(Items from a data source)
————

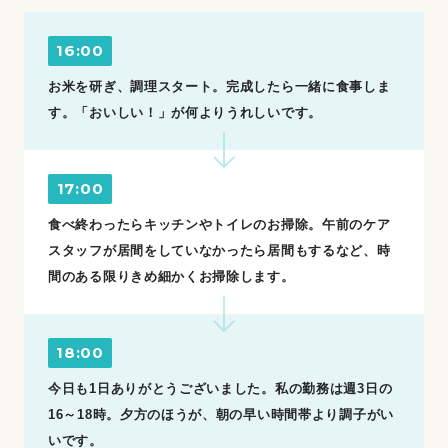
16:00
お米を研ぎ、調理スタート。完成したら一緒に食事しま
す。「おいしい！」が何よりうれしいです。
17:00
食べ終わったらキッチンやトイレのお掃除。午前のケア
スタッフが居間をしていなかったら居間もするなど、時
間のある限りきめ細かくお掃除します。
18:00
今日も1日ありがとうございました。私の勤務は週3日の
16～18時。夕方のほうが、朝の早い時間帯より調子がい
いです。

————

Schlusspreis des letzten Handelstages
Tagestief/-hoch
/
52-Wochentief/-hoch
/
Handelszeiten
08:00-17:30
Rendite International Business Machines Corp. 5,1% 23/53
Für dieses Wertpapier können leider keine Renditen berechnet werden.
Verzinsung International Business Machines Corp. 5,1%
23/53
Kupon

————

One number makes up the answer: the number of lines among the entries that include the word "Machines".

- Exercise result:
2